#### Introduction to Statistical Learning, Exercise 3.4

__Please do yourself a favour and only look at the solutions after you honestly tried to solve the exercises.__

# Simulated Data

We will simulate a data set and investigate how things change with varying parameters of the simulation. This allows us to evaluate our models against the simulation truth.

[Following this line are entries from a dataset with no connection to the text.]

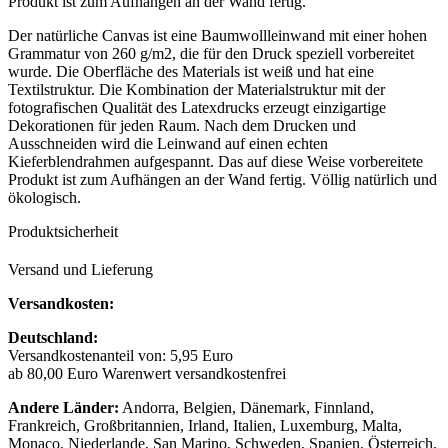
Produkt ist zum Aufhängen an der Wand fertig.
Der natürliche Canvas ist eine Baumwollleinwand mit einer hohen
Grammatur von 260 g/m2, die für den Druck speziell vorbereitet
wurde. Die Oberfläche des Materials ist weiß und hat eine
Textilstruktur. Die Kombination der Materialstruktur mit der
fotografischen Qualität des Latexdrucks erzeugt einzigartige
Dekorationen für jeden Raum. Nach dem Drucken und
Ausschneiden wird die Leinwand auf einen echten
Kieferblendrahmen aufgespannt. Das auf diese Weise vorbereitete
Produkt ist zum Aufhängen an der Wand fertig. Völlig natürlich und
ökologisch.
Produktsicherheit
Versand und Lieferung
Versandkosten:
Deutschland:
Versandkostenanteil von: 5,95 Euro
ab 80,00 Euro Warenwert versandkostenfrei
Andere Länder:
Andorra, Belgien, Dänemark, Finnland,
Frankreich, Großbritannien, Irland, Italien, Luxemburg, Malta,
Monaco, Niederlande, San Marino, Schweden, Spanien, Österreich,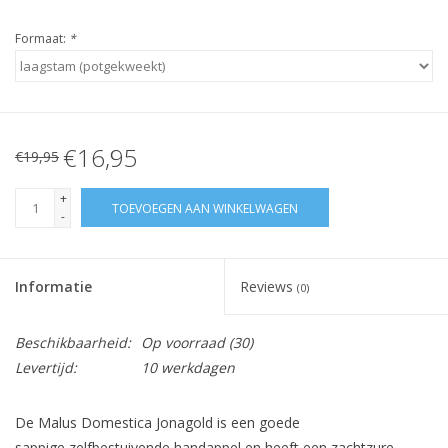
Formaat:
*
€16,95
€19,95
+
TOEVOEGEN AAN WINKELWAGEN
-
Informatie
Reviews
(0)
Beschikbaarheid:
Op voorraad
(30)
Levertijd:
10 werkdagen
De Malus Domestica Jonagold is een goede
sappige zelfbestuivende handappel en heeft een zachtzure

We will use `numpy`'s random generator facilities for the simulation. If you want reproducible results you should set the random seed explicitly like this at the beginning (the actual seed value does not matter):

```python
np.random.seed(seed=123)
```

 

In [None]:
import numpy as np
import pandas as pd
import matplotlib.pyplot as plt
import seaborn as sns
import statsmodels.api as sm
import statsmodels.formula.api as smf
from islpy import datasets, utils, lmplots
sns.set()
%matplotlib inline

### A. Simulate the Feature

Using the `np.random.normal()` function, create a a vector `x` containing a 100 observations drawn from a $N(0, 1)$ distribution. This represents the feature $X$.

In [None]:
np.random.seed(seed=123)  # we only need to do this once at the start
x = np.random.normal(size=100)
x

### B. Simulate the Noise

Using the `np.random.normal()` function, create a a vector `eps` containing a 100 observations drawn from a $N(0, 0.25)$ distribution. That is, a normal distribution with mean 0 and standard deviation 0.25. This represents the noise $\epsilon$.

In [None]:
eps = np.random.normal(0, 0.25, size=100)
eps

### C. Simulate the Response

Using the vectors `x` and `eps`, generate a vector `y` according to the following model:

$$ Y = -1 + 0.5 X + \epsilon $$

This represents the response $Y$. What is the length of the vector `y`? What are the values of $\beta_0$ and $\beta_1$ in this model?

In [None]:
y = -1 + 0.5 * x + eps 
y

In [None]:
y.size, y.shape[0]

$\beta_0 = -1$ and $\beta_1 = 0.5$

### D. Plot the y-x Relationship

Create a scatter plot of `y` versus `x`. Comment on what you observe.

In [None]:
ax = sns.scatterplot(x, y)

There is clearly a linear relationship in the simulated data. The simulated noise is also clearly visible.

### E. Linear Model Fit

Fit at least squares model to the data with `y` as the response and `x` as the predictor. Comment on what you observe. How are the estimated parameters $\hat{\beta}_0$ and $\hat{\beta}_1$ compare to the true values $\beta_0$ and $\beta_1$?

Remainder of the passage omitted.